**EXERCISE OBJECTIVE**
Looking at the records below, say how many lines include "Transportadora", and add nothing else.
── SOURCE DATA
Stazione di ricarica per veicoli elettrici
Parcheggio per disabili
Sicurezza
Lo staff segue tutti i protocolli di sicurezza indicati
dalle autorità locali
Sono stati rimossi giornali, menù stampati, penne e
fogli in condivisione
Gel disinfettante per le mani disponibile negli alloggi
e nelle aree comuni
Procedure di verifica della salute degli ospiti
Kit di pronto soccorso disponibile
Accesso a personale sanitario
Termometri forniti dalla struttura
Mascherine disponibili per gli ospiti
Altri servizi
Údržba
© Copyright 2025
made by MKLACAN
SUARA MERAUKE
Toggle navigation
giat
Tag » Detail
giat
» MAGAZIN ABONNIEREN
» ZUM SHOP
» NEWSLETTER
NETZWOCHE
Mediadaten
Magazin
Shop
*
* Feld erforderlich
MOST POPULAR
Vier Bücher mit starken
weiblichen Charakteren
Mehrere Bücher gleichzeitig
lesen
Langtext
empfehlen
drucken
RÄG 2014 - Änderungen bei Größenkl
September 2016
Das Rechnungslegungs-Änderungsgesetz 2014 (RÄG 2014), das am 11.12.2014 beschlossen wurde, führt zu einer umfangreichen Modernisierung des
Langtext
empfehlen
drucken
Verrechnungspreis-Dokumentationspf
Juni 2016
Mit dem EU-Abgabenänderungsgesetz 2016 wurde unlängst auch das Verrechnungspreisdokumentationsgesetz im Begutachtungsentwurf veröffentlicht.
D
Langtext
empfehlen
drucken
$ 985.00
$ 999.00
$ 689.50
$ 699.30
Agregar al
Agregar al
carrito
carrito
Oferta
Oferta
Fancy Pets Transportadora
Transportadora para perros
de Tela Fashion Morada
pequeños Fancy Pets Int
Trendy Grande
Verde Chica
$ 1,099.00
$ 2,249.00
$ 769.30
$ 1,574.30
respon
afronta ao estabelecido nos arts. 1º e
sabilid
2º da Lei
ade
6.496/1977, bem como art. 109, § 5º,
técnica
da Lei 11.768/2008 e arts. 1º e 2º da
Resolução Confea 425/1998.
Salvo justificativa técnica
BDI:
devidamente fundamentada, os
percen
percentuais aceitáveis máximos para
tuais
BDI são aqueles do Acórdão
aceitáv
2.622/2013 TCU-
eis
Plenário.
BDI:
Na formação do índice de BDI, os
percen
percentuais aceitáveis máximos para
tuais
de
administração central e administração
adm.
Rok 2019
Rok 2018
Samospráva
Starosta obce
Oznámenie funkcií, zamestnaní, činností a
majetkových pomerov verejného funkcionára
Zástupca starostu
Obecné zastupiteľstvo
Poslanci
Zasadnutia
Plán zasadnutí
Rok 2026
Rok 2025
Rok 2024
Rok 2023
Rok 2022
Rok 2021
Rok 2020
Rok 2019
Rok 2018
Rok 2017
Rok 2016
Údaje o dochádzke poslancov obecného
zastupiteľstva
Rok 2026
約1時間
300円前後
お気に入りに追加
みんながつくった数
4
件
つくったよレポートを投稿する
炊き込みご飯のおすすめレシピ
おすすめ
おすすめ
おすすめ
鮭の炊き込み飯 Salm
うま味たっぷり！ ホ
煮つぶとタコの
────
**SOLUTION FOR THIS EXERCISE**
2